The proposed project will address this need by bringing state-of-the-art methods from computer science to bear on the problem, which have been successfully applied previously to highly parametrised problems like aircraft conflict alert systems, design optimisation of lightweight materials and routing of mesh sensor networks (amongst others). In addition, we propose to develop new methods specifically engineered for the systems biology domain that can provide insight into model behaviour, beyond simply returning a single estimate of the best fit parametrisation (e.g. methods for identifying parameters yielding equally good fits to data, and also parameters which simultaneously fit the model to data generated in diverse experimental conditions). As part of this, we will develop a package of open source software tools that will be embedded within a software infrastructure designed for systems biologists, enabling the methods developed in this work to be readily applied to problems in the field that are currently computationally intractable.

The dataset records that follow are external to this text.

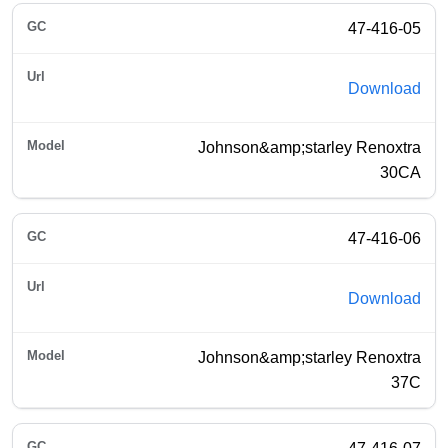
47-416-05
Download
Johnson&amp;starley Renoxtra
30CA
47-416-06
Download
Johnson&amp;starley Renoxtra
37C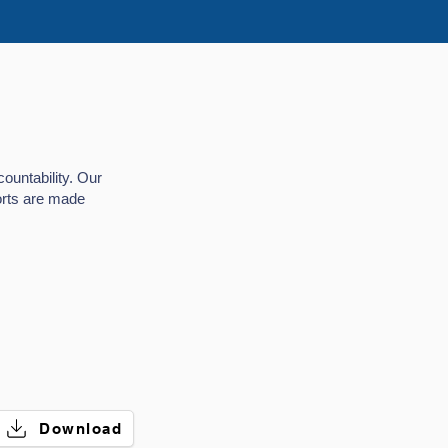
ountability. Our
ports are made
.
Download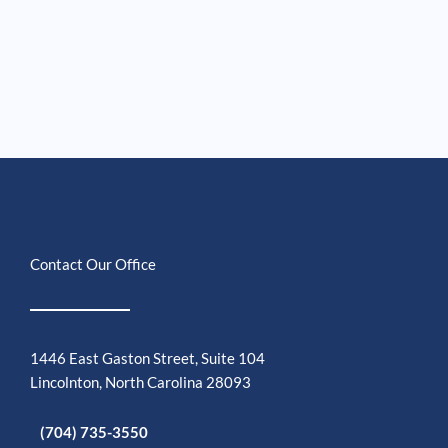
Contact Our Office
1446 East Gaston Street, Suite 104
Lincolnton, North Carolina 28093
(704) 735-3550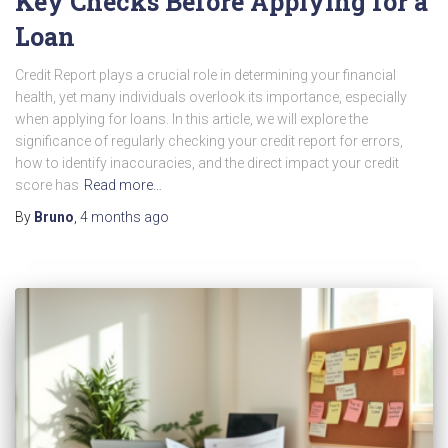
Key Checks Before Applying for a
Loan
Credit Report plays a crucial role in determining your financial
health, yet many individuals overlook its importance, especially
when applying for loans. In this article, we will explore the
significance of regularly checking your credit report for errors,
how to identify inaccuracies, and the direct impact your credit
score has
Read more…
By
Bruno
,
4 months
ago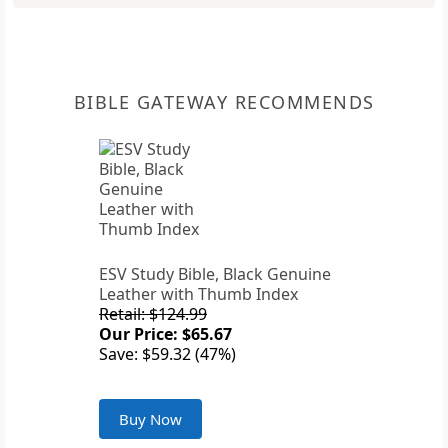
BIBLE GATEWAY RECOMMENDS
ESV Study Bible, Black Genuine
Leather with Thumb Index
Retail: $124.99
Our Price: $65.67
Save: $59.32 (47%)
Buy Now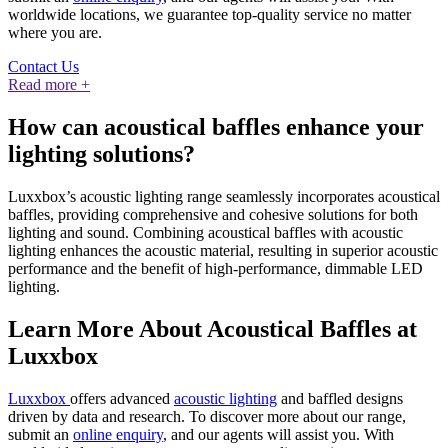
worldwide locations, we guarantee top-quality service no matter
where you are.
Contact Us
Read more +
How can acoustical baffles enhance your
lighting solutions?
Luxxbox’s acoustic lighting range seamlessly incorporates acoustical
baffles, providing comprehensive and cohesive solutions for both
lighting and sound. Combining acoustical baffles with acoustic
lighting enhances the acoustic material, resulting in superior acoustic
performance and the benefit of high-performance, dimmable LED
lighting.
Learn More About Acoustical Baffles at
Luxxbox
Luxxbox
offers advanced
acoustic lighting
and baffled designs
driven by data and research. To discover more about our range,
submit an
online enquiry
, and our agents will assist you. With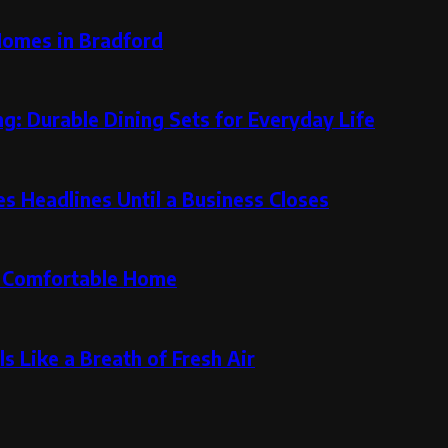
Homes in Bradford
g: Durable Dining Sets for Everyday Life
 Headlines Until a Business Closes
re Comfortable Home
s Like a Breath of Fresh Air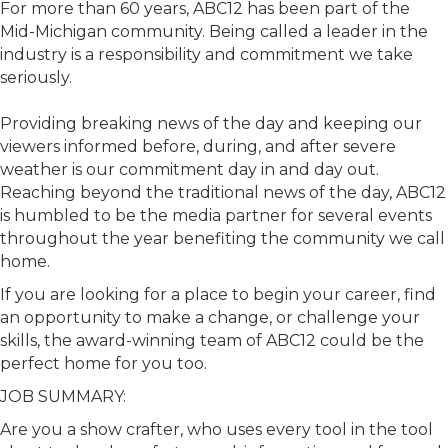
For more than 60 years, ABC12 has been part of the
Mid-Michigan community. Being called a leader in the
industry is a responsibility and commitment we take
seriously.
Providing breaking news of the day and keeping our
viewers informed before, during, and after severe
weather is our commitment day in and day out.
Reaching beyond the traditional news of the day, ABC12
is humbled to be the media partner for several events
throughout the year benefiting the community we call
home.
If you are looking for a place to begin your career, find
an opportunity to make a change, or challenge your
skills, the award-winning team of ABC12 could be the
perfect home for you too.
JOB SUMMARY:
Are you a show crafter, who uses every tool in the tool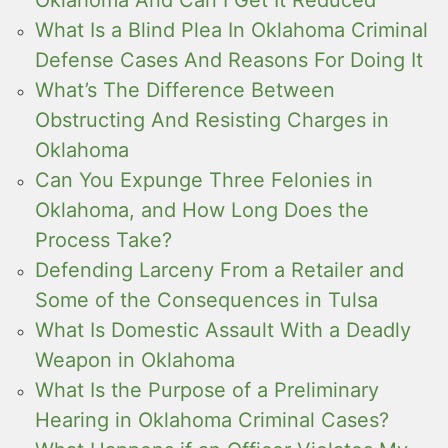
Oklahoma And Can I Get It Reduced
What Is a Blind Plea In Oklahoma Criminal
Defense Cases And Reasons For Doing It
What’s The Difference Between
Obstructing And Resisting Charges in
Oklahoma
Can You Expunge Three Felonies in
Oklahoma, and How Long Does the
Process Take?
Defending Larceny From a Retailer and
Some of the Consequences in Tulsa
What Is Domestic Assault With a Deadly
Weapon in Oklahoma
What Is the Purpose of a Preliminary
Hearing in Oklahoma Criminal Cases?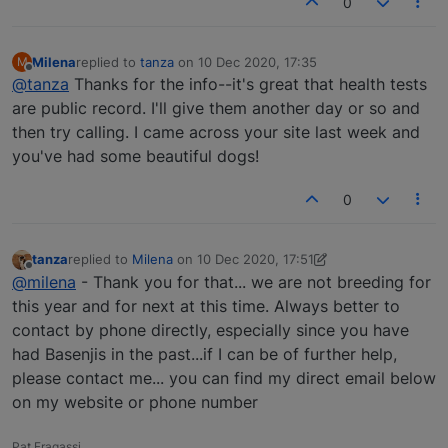
0
Milena
replied to
tanza
on
10 Dec 2020, 17:35
M
last edited by
Offline
@tanza
Thanks for the info--it's great that health tests
are public record. I'll give them another day or so and
then try calling. I came across your site last week and
you've had some beautiful dogs!
0
tanza
replied to
Milena
on
10 Dec 2020, 17:51
last edited by tanza
12 Oct 2020, 17:51
Offline
@milena
- Thank you for that... we are not breeding for
this year and for next at this time. Always better to
contact by phone directly, especially since you have
had Basenjis in the past...if I can be of further help,
please contact me... you can find my direct email below
on my website or phone number
Pat Fragassi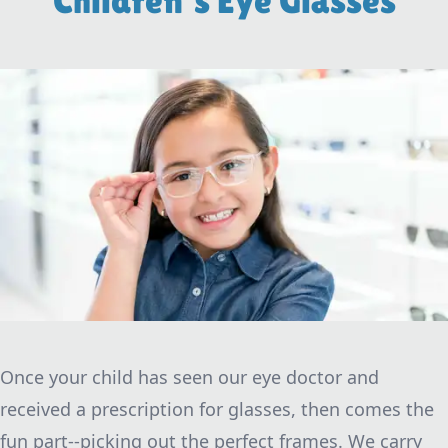
Children's Eye Glasses
Once your child has seen our eye doctor and
received a prescription for glasses, then comes the
fun part--picking out the perfect frames. We carry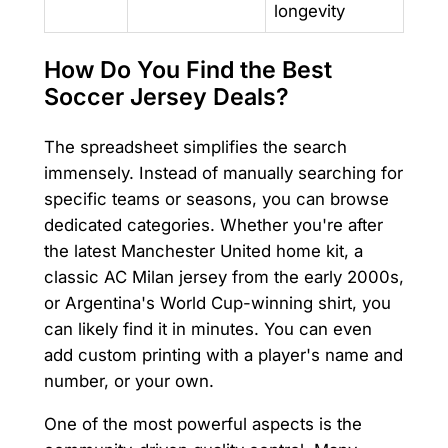
longevity
How Do You Find the Best
Soccer Jersey Deals?
The spreadsheet simplifies the search
immensely. Instead of manually searching for
specific teams or seasons, you can browse
dedicated categories. Whether you're after
the latest Manchester United home kit, a
classic AC Milan jersey from the early 2000s,
or Argentina's World Cup-winning shirt, you
can likely find it in minutes. You can even
add custom printing with a player's name and
number, or your own.
One of the most powerful aspects is the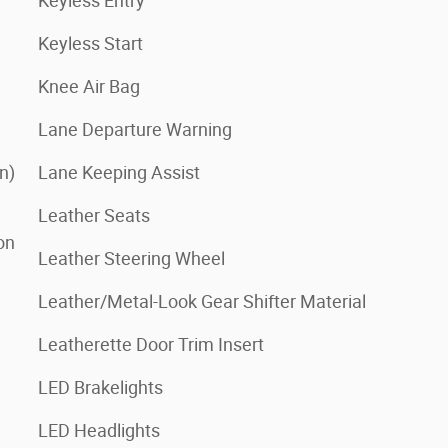
Keyless Entry
Keyless Start
Knee Air Bag
Lane Departure Warning
n)
Lane Keeping Assist
Leather Seats
on
Leather Steering Wheel
Leather/Metal-Look Gear Shifter Material
Leatherette Door Trim Insert
LED Brakelights
LED Headlights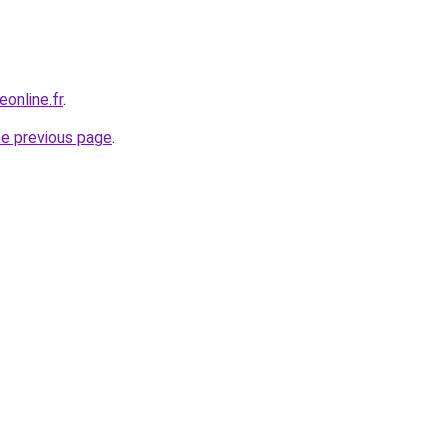
online.fr
.
he previous page
.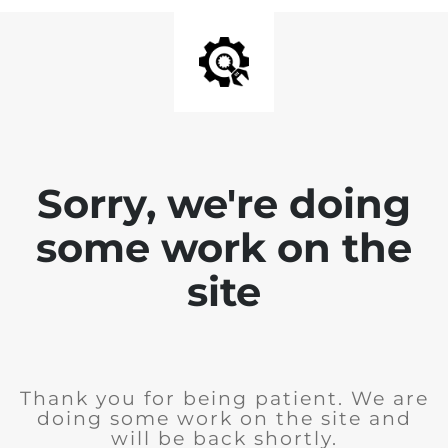
Sorry, we're doing
some work on the
site
Thank you for being patient. We are
doing some work on the site and
will be back shortly.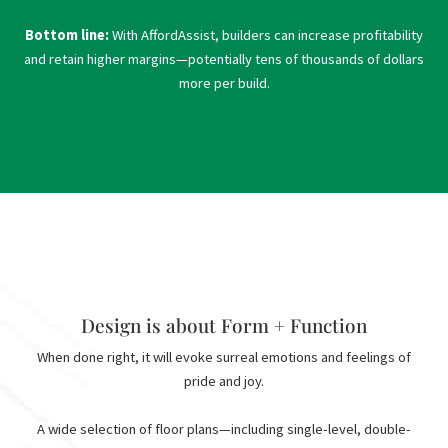
Bottom line:
With AffordAssist, builders can increase profitability
and retain higher margins—potentially tens of thousands of dollars
more per build.
Design is about Form + Function
When done right, it will evoke surreal emotions and feelings of
pride and joy.
A wide selection of floor plans—including single-level, double-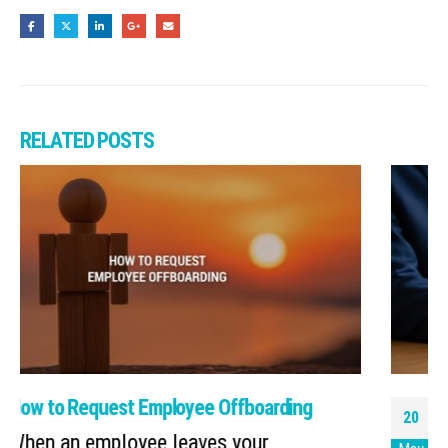
RELATED
POSTS
Copilot Hack: Scheduled Prompts Act as
20
Your Helpful Assistant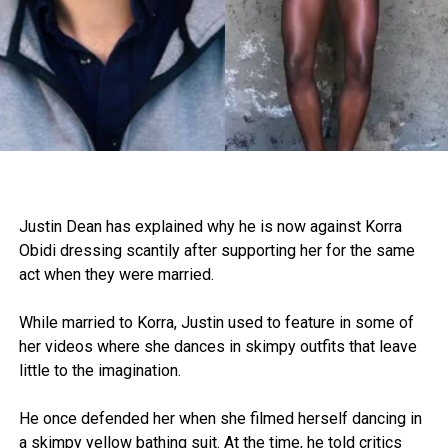
Justin Dean has explained why he is now against Korra
Obidi dressing scantily after supporting her for the same
act when they were married.
While married to Korra, Justin used to feature in some of
her videos where she dances in skimpy outfits that leave
little to the imagination.
He once defended her when she filmed herself dancing in
a skimpy yellow bathing suit. At the time, he told critics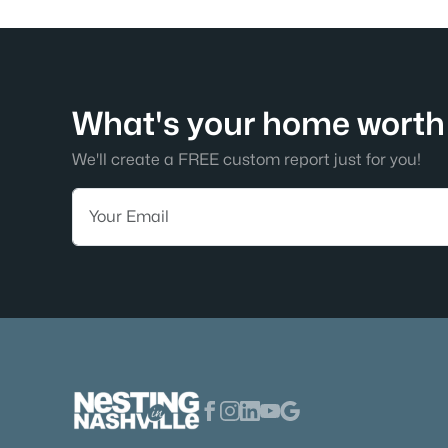
What's your home worth 
We'll create a FREE custom report just for you!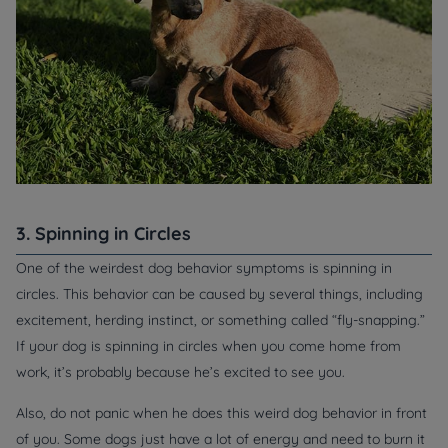
3. Spinning in Circles
One of the weirdest dog behavior symptoms is spinning in
circles. This behavior can be caused by several things, including
excitement, herding instinct, or something called “fly-snapping.”
If your dog is spinning in circles when you come home from
work, it’s probably because he’s excited to see you.
Also, do not panic when he does this weird dog behavior in front
of you. Some dogs just have a lot of energy and need to burn it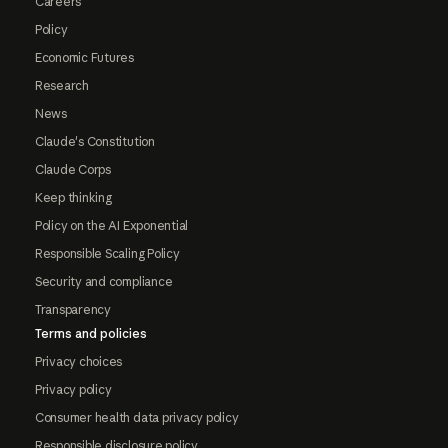
Careers
Policy
Economic Futures
Research
News
Claude's Constitution
Claude Corps
Keep thinking
Policy on the AI Exponential
Responsible Scaling Policy
Security and compliance
Transparency
Terms and policies
Privacy choices
Privacy policy
Consumer health data privacy policy
Responsible disclosure policy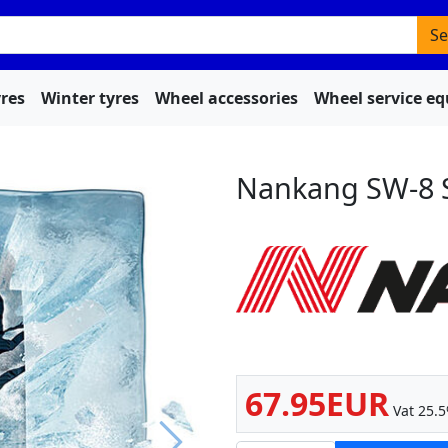
Se
res
Winter tyres
Wheel accessories
Wheel service e
Nankang SW-8 
67.95EUR
Vat 25.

To test and refine the algorithms developed, they will be applied to the gene network that generates circadian oscillations (the circadian clock) in the key plant species Arabidopsis thaliana, for which high-quality experimental data recorded in a range of genetic and environmental backgrounds is available, together with a suite of mathematical models of varying complexity. As part of this work, biochemically detailed models of the clock will be directly fitted to multiple experimental datasets for the first time, yielding models with greater predictive power. Many processes critical for plant growth and reproduction are regulated by the clock (e.g. photosynthesis and flowering time). In the long term, the ability to optimise plant models of increasing complexity with the class of methods we will develop here may thus help predict how the viability of economically important crop species will be affected by future temperature shifts resulting from climate change.